Alternatively, to build the main image, run:

```bash
docker build -t ghcr.io/luksgrin/pyevomotion:latest -f docker/Dockerfile
```

### Running the container

To start an interactive container:

```bash
docker run -it ghcr.io/luksgrin/pyevomotion:latest
```

This will open a prompt that displays a welcome message and allows you to start using `PyEvoMotion` right away.

### Included data

The image includes (heavy) input files (FASTA and metadata) in:

```bash
/home/pyevomotion/pyevomotion-*/tests/data/test3
```

which are used by the test suite (and are automatically downloaded and extracted if not present, thereby using the containerized version is more convenient).

Also, the source script for figure generation (along with the pre-generated results of running `PyEvoMotion`) is already available under:

```bash
/home/pyevomotion/pyevomotion-*/share
```

Do note that if all the contents within

```bash
/home/pyevomotion/pyevomotion-*/share
```

are deleted except for the `manuscript_figure.py` script, it is still possible to generate the figure (although it will take much longer since the dataset's stats must be computed by `PyEvoMotion`).

### Running tests

Once inside the container, run:

```bash
cd pyevomotion-*
pytest
```

This will execute the test suite included with the source.

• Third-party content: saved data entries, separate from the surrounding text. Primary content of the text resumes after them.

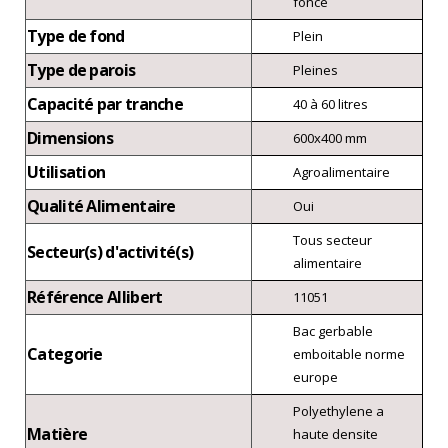
foncé
Type de fond
Plein
Type de parois
Pleines
Capacité par tranche
40 à 60 litres
Dimensions
600x400 mm
Utilisation
Agroalimentaire
Qualité Alimentaire
Oui
Tous secteur
Secteur(s) d'activité(s)
alimentaire
Référence Allibert
11051
Bac gerbable
Categorie
emboitable norme
europe
Polyethylene a
Matière
haute densite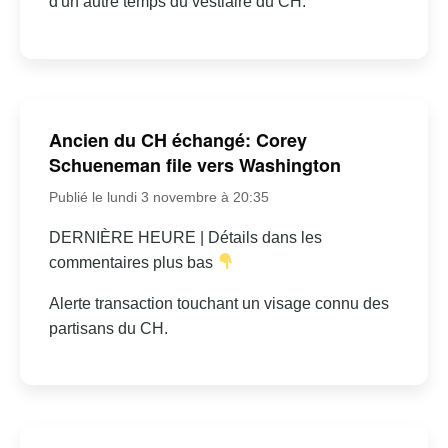
d'un autre temps du vestiaire du CH.
Ancien du CH échangé: Corey
Schueneman file vers Washington
Publié le lundi 3 novembre à 20:35
DERNIÈRE HEURE | Détails dans les
commentaires plus bas
Alerte transaction touchant un visage connu des
partisans du CH.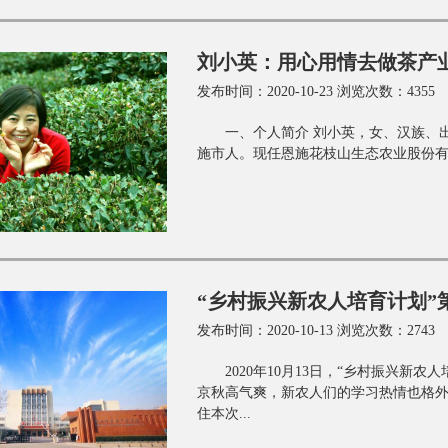
刘小英：用心用情去做茶产
发布时间：2020-10-23 浏览次数：4355
一、个人简介 刘小英，女、汉族、出
施市人。现任恩施花枝山生态农业股份有
“乡村振兴新农人培育计划”
发布时间：2020-10-13 浏览次数：2743
2020年10月13日，“乡村振兴新
京秋高气爽，新农人们的学习热情也格
住本次...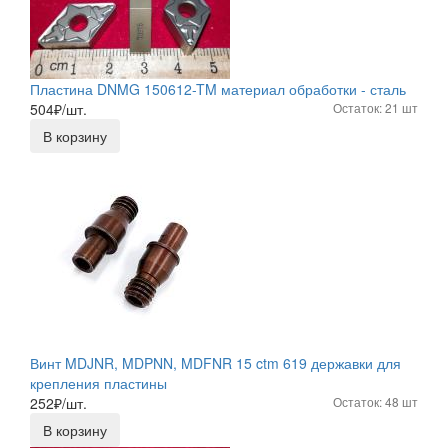
Пластина DNMG 150612-TM материал обработки - сталь
504
₽/шт.
Остаток: 21 шт
В корзину
Винт MDJNR, MDPNN, MDFNR 15 ctm 619 державки для
крепления пластины
252
₽/шт.
Остаток: 48 шт
В корзину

### Reproducing the Figure from the original manuscript

To reproduce the figure from the original manuscript, run:

```bash
cd pyevomotion-*
python share/manuscript_figure.py export
```

The figure will be saved in the `share` directory. Font warnings may appear — they are safe to ignore and do not affect the scientific content of the figure, only the styling.